Dès lors, avez-vous d'autres informations sur cette façon de faire? Votre département envisage-t-il de rechercher les informations en la matière?
Joëlle Milquet, ministre: Monsieur le président, monsieur Bacquelaine, comme vous, j'ai lu un article à ce sujet mais, celui-ci mis à part, je ne dispose à ce jour d'aucun élément objectif pour attester de l'existence éventuelle de ce type de pratiques au sein d'un syndicat.
Si d'aventure c'était le cas, quod non, s'il y avait des astuces ou des "valisettes de tuyaux", comme vous dites, il y a suffisamment de sas de contrôle pour reconnaître une incapacité de travail. Comment les choses se passent-elles concrètement? Si un demandeur d'emploi ou un chômeur indemnisé évoque un problème d'incapacité de travail et en atteste au moyen d'un certificat médical, un médecin agréé par l'ONEM le vérifie de toute façon. C'est déjà un premiercontrôle objectif en la matière.
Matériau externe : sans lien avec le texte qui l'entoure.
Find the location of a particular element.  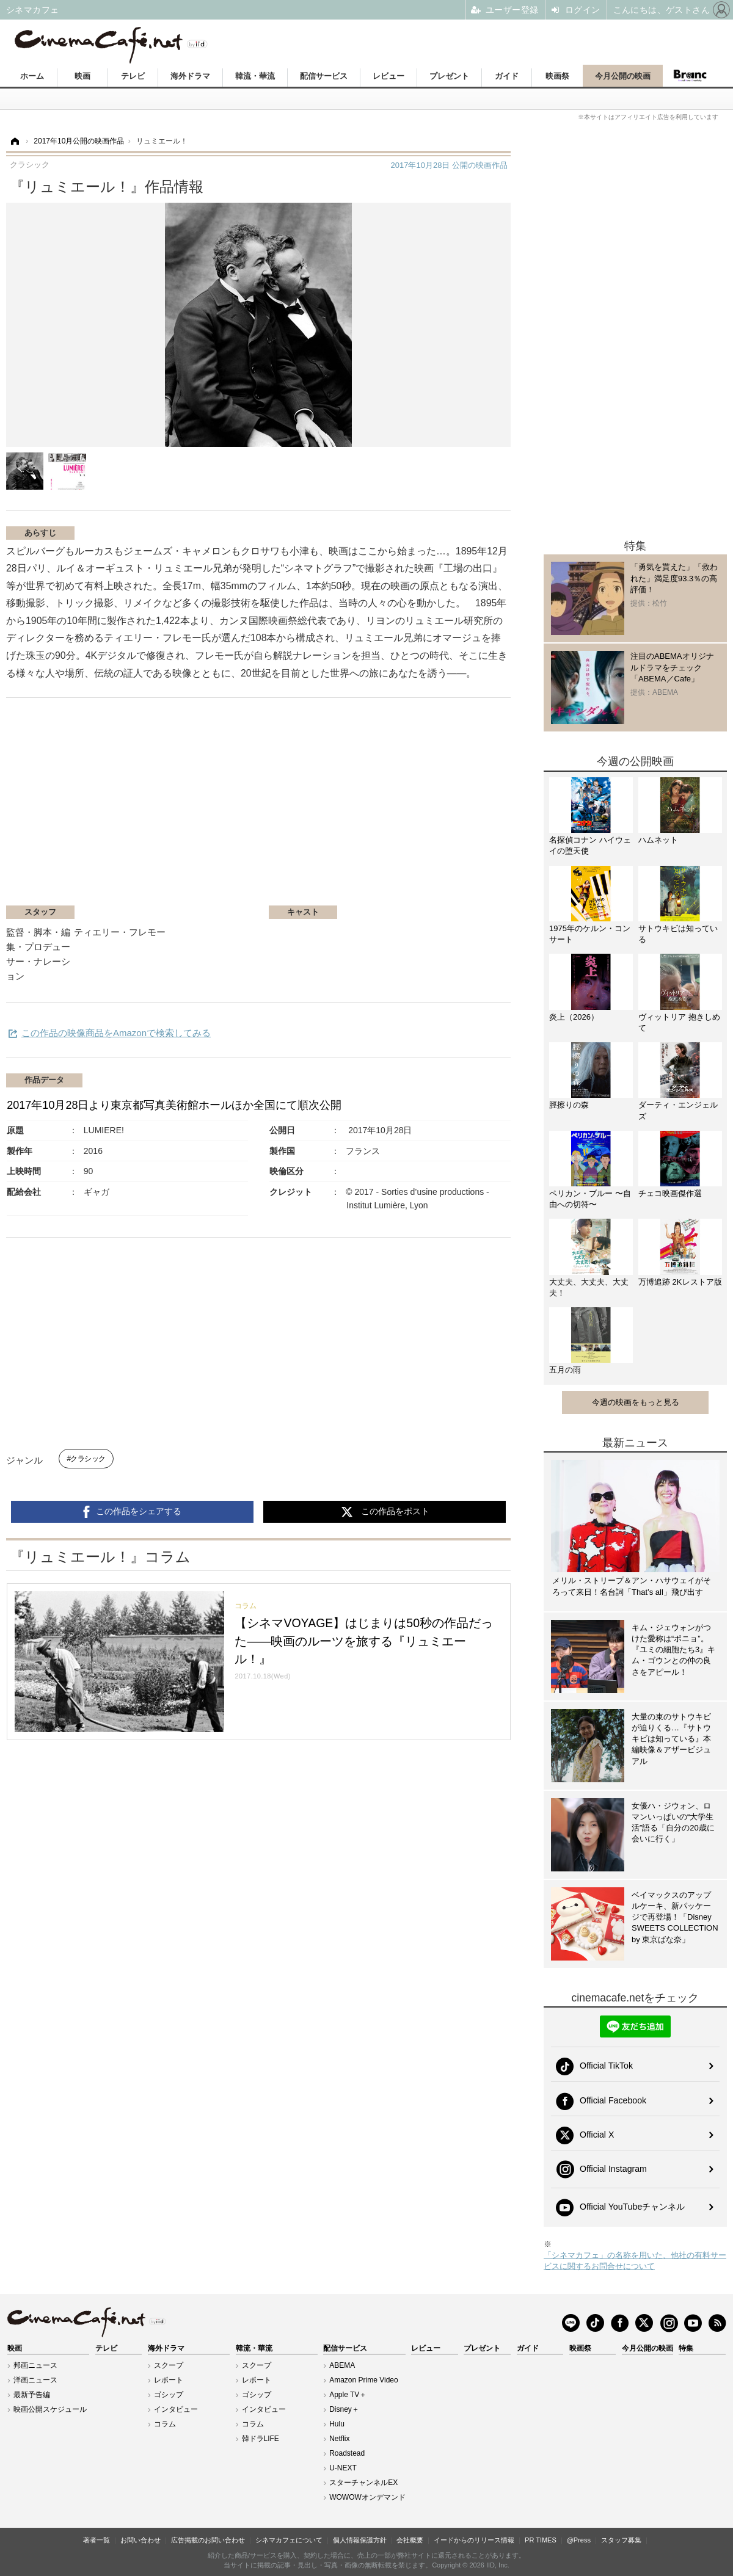

レビュー is located at coordinates (388, 76).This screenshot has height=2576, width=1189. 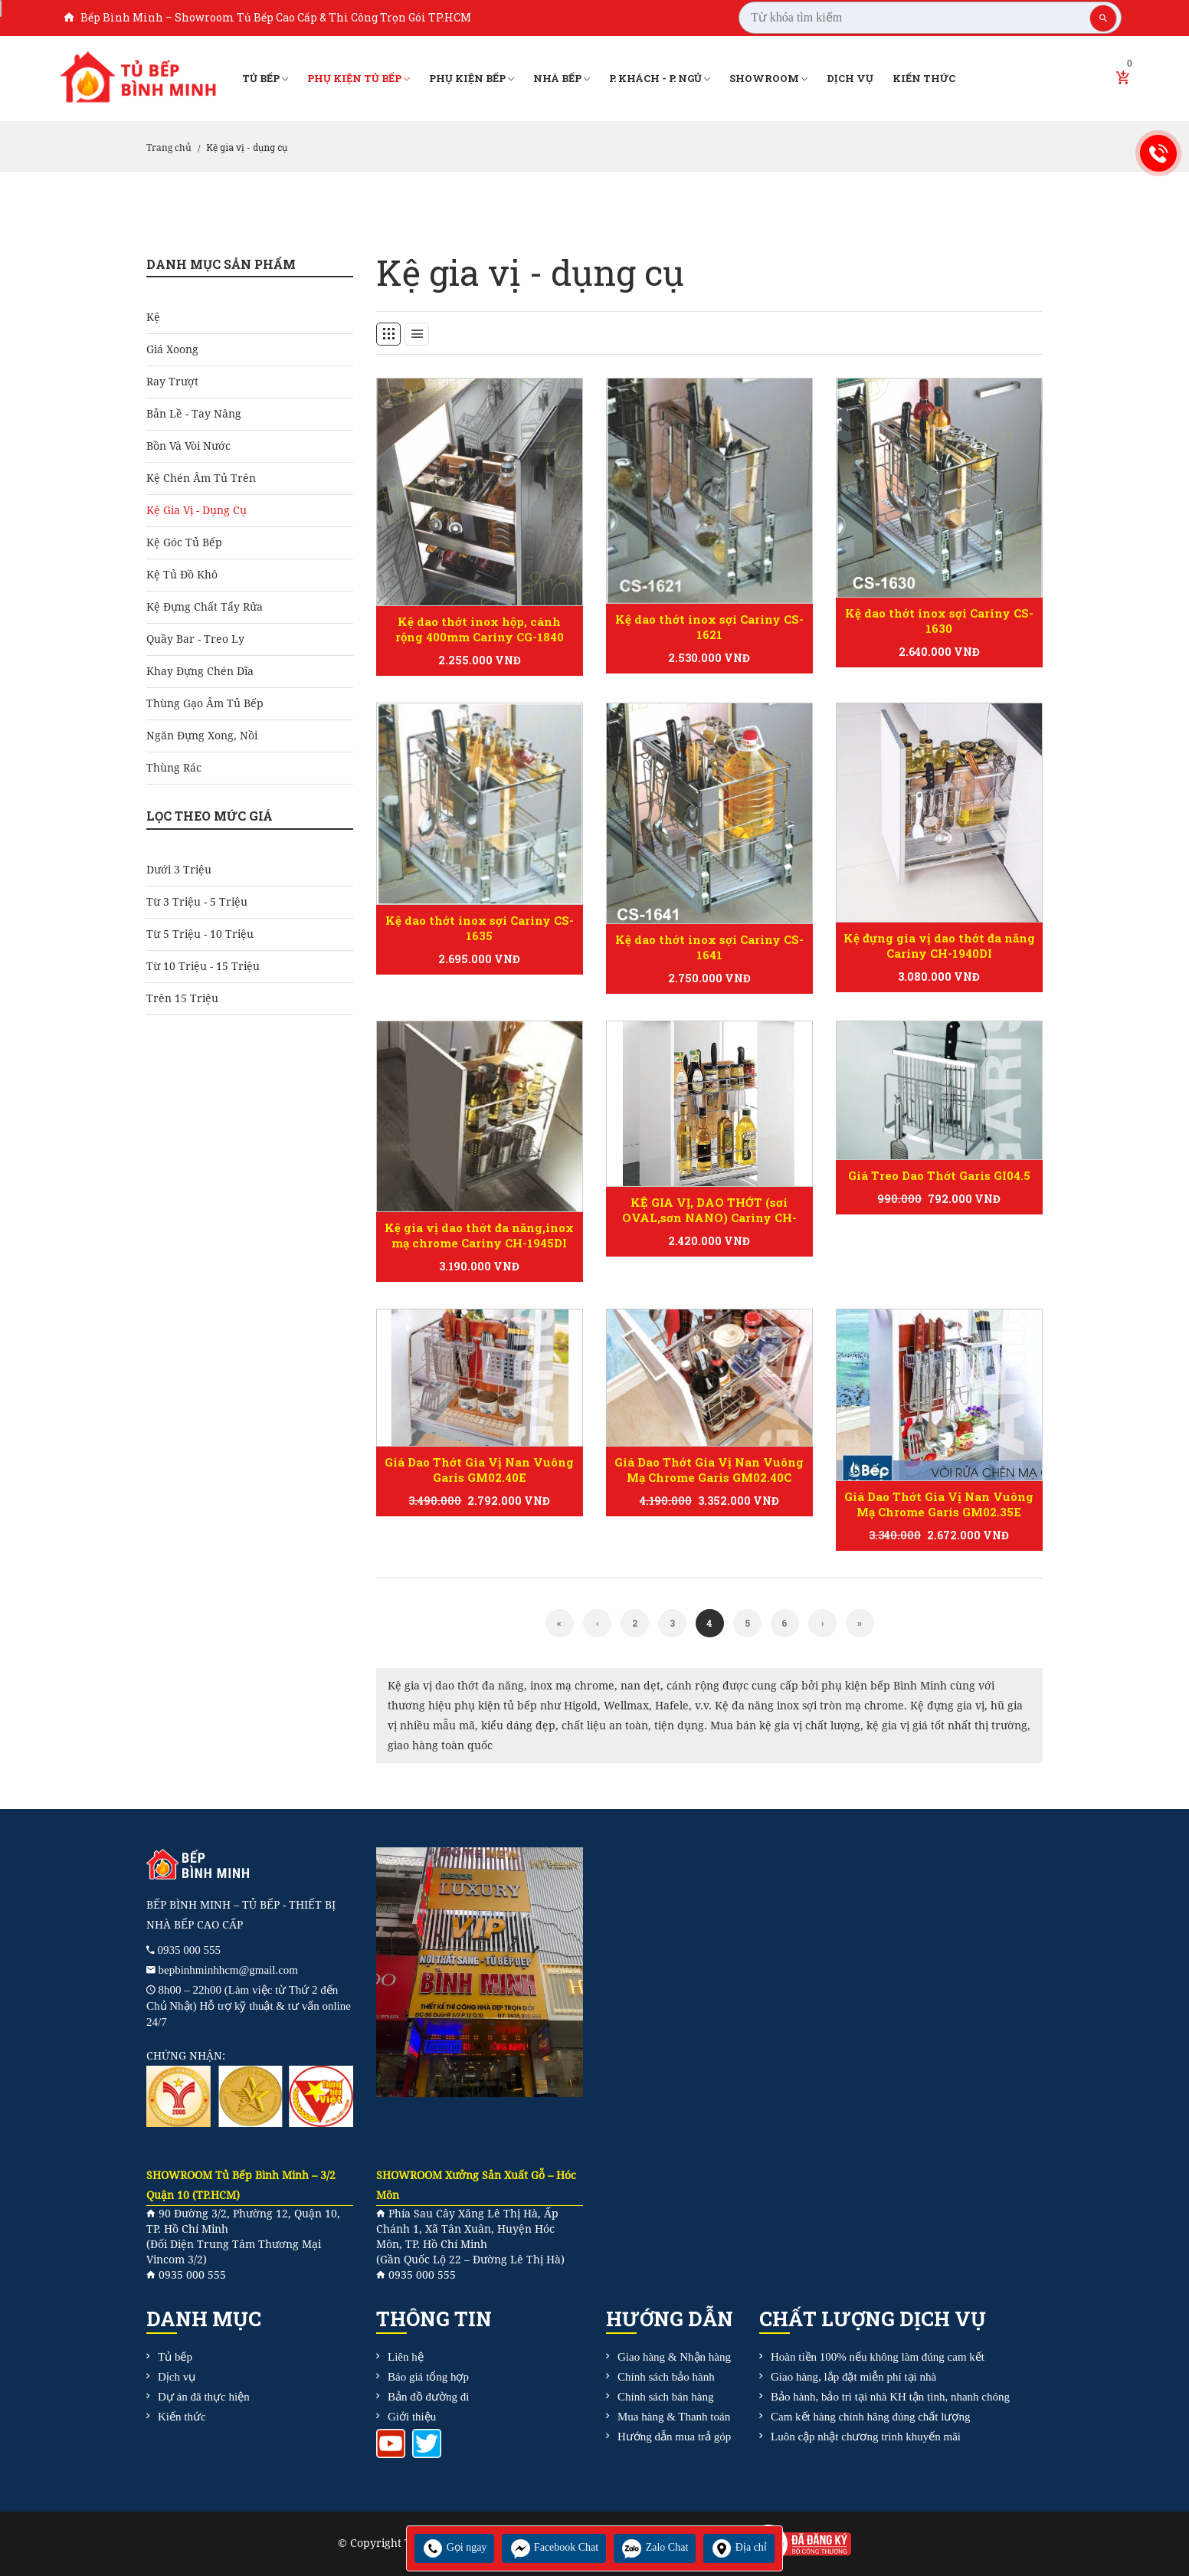 I want to click on Gọi ngay, so click(x=454, y=2547).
Comme mentionné aussi dans cet article, en cas de refus et de contestation, cela se passe au niveau du tribunal qui demande des expertises.C'est un deuxième sas de contrôle où d'autres acteurs interviennent. J'ai demandé les chiffres, notamment ceux des trois dernières années. Il n'y a pas eu d'augmentation dans le taux de reconnaissance. Ce taux est constant et est globalement de 56% par rapport aux demandes. Certes, le nombre de demandes augmente mais la proportion de reconnaissance reste identique. Lors de l'avis unanime des partenaires sociaux rendu au mois de mars sur l'activation, la problématique des demandeurs d'emploi ayant une incapacité de travail a été mise à l'examen pour analyser la situation et une note technique a été demandée à l'administration. Si dans le cadre de ces discussions, il s'avère que l'on peut améliorer les choses, ce seront les partenaires sociaux qui y réfléchiront. À ce stade, je ne dispose vraiment pas d'éléments d'information qui pourraient démontrer soit l'existence de cette pratique-là, soit une évolution soudaine dans le taux de reconnaissance sur la base des demandes.
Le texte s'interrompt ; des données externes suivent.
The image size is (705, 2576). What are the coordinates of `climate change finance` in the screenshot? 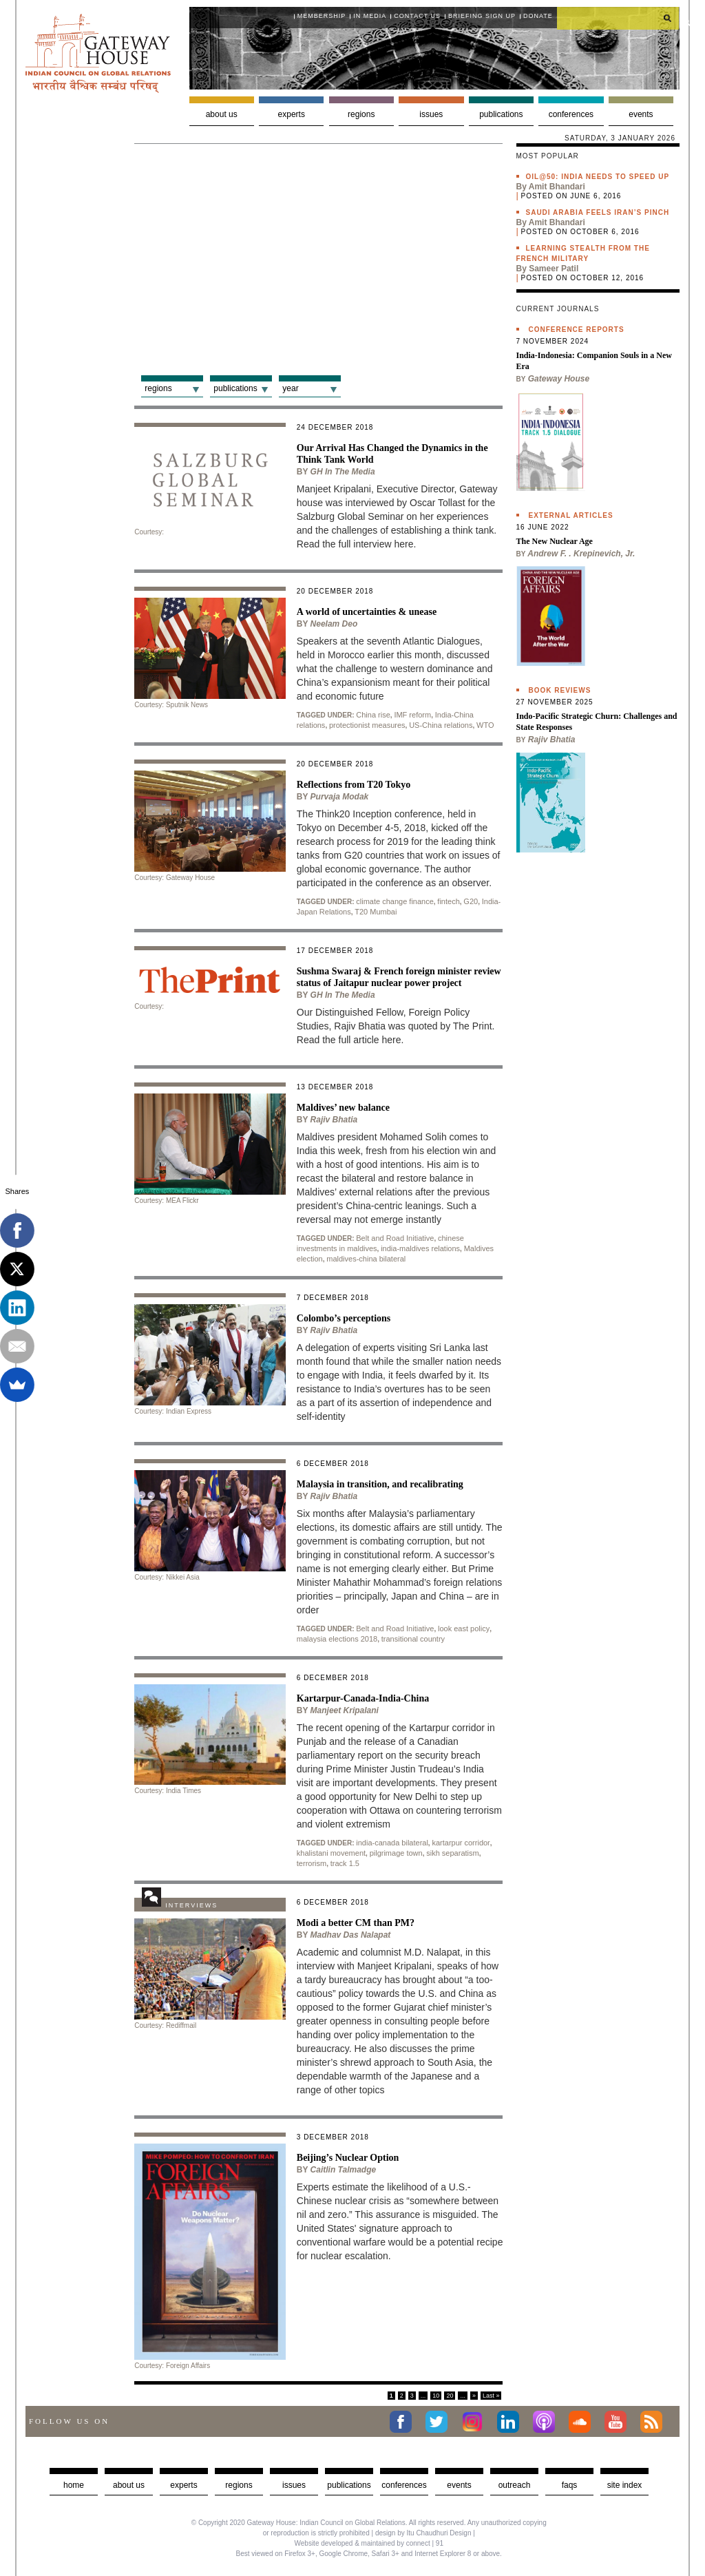 It's located at (395, 901).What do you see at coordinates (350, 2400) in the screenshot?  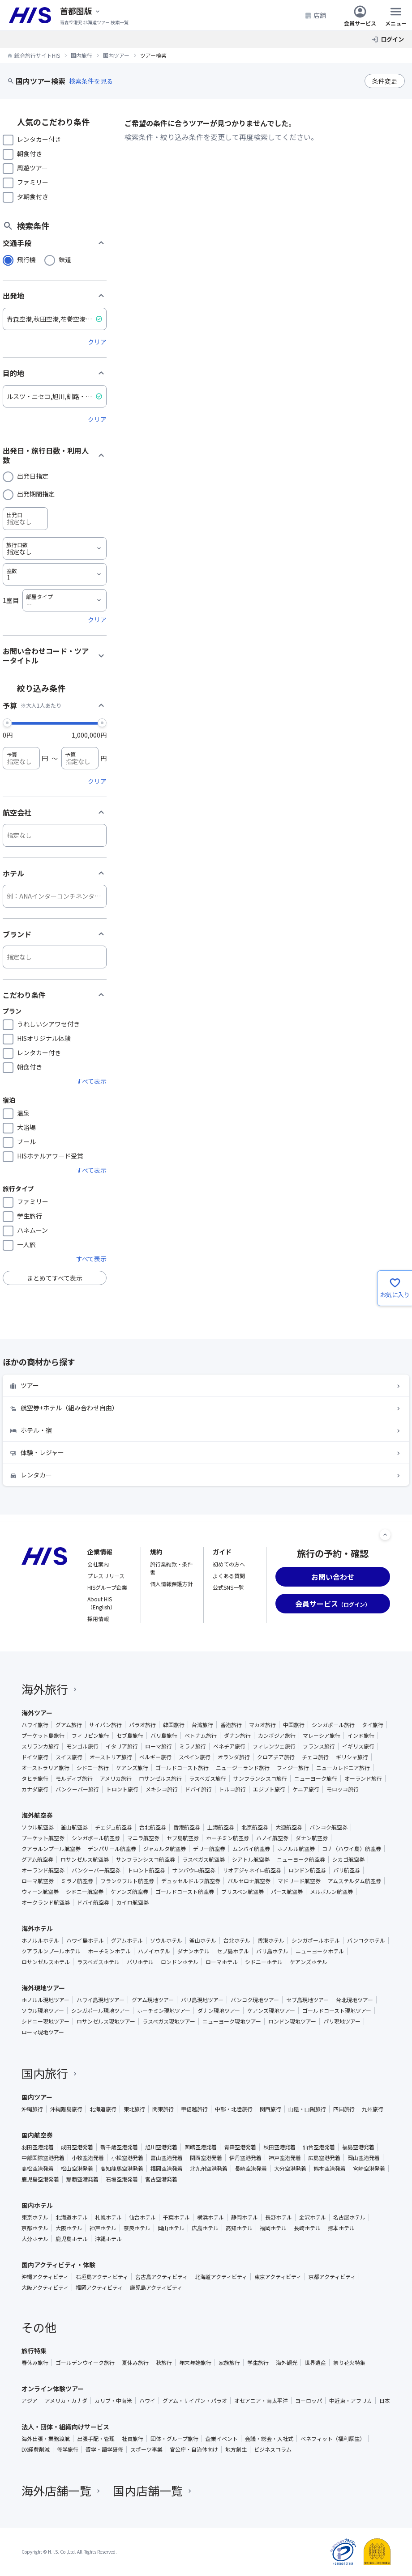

Daniel Bacquelaine (MR): Madame la ministre, je suis évidemment satisfait d'apprendre l'existence de sas de contrôle. Il est heureux que les médecins-contrôleurs de l'ONEM puissent faire leur travail, et que, en cas de recours auprès du tribunal du travail, les médecins-experts puissent faire le leur. Toutefois, je considère que la démarche d'un syndicat, qui convoque les chômeurs eux-mêmes convoqués par l'ONEM, pour leur expliquer la façon d'augmenter leur taux d'incapacité de travail, est éminemment critiquable. Il me paraît qu'un contrôle devrait être exercé au niveau de cette pratique elle-même.
Ce courrier, dont le fac-similé est reproduit dans un quotidien, existe bien. Il n'est d'ailleurs pas contesté. Je pense que le syndicat qui envoie ce type de courrier devrait effectivement être rappelé à l'ordre.